## [Material to process]
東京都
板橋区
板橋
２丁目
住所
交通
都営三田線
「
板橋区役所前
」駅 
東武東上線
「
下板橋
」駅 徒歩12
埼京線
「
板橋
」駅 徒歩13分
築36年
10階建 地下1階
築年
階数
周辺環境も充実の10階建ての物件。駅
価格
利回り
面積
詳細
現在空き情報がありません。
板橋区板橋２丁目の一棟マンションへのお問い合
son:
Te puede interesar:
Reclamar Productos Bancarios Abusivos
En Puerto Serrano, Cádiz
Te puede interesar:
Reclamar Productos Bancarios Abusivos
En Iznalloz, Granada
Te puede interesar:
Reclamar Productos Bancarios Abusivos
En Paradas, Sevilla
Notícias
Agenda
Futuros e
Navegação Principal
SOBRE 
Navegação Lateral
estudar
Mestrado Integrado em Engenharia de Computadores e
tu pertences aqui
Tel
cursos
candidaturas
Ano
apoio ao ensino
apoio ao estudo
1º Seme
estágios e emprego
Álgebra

## [Directions for this task]
Without leaving anything out, output all of the material exactly.

## [Problem solution]
東京都
板橋区
板橋
２丁目
住所
交通
都営三田線
「
板橋区役所前
」駅 
東武東上線
「
下板橋
」駅 徒歩12
埼京線
「
板橋
」駅 徒歩13分
築36年
10階建 地下1階
築年
階数
周辺環境も充実の10階建ての物件。駅
価格
利回り
面積
詳細
現在空き情報がありません。
板橋区板橋２丁目の一棟マンションへのお問い合
son:
Te puede interesar:
Reclamar Productos Bancarios Abusivos
En Puerto Serrano, Cádiz
Te puede interesar:
Reclamar Productos Bancarios Abusivos
En Iznalloz, Granada
Te puede interesar:
Reclamar Productos Bancarios Abusivos
En Paradas, Sevilla
Notícias
Agenda
Futuros e
Navegação Principal
SOBRE 
Navegação Lateral
estudar
Mestrado Integrado em Engenharia de Computadores e
tu pertences aqui
Tel
cursos
candidaturas
Ano
apoio ao ensino
apoio ao estudo
1º Seme
estágios e emprego
Álgebra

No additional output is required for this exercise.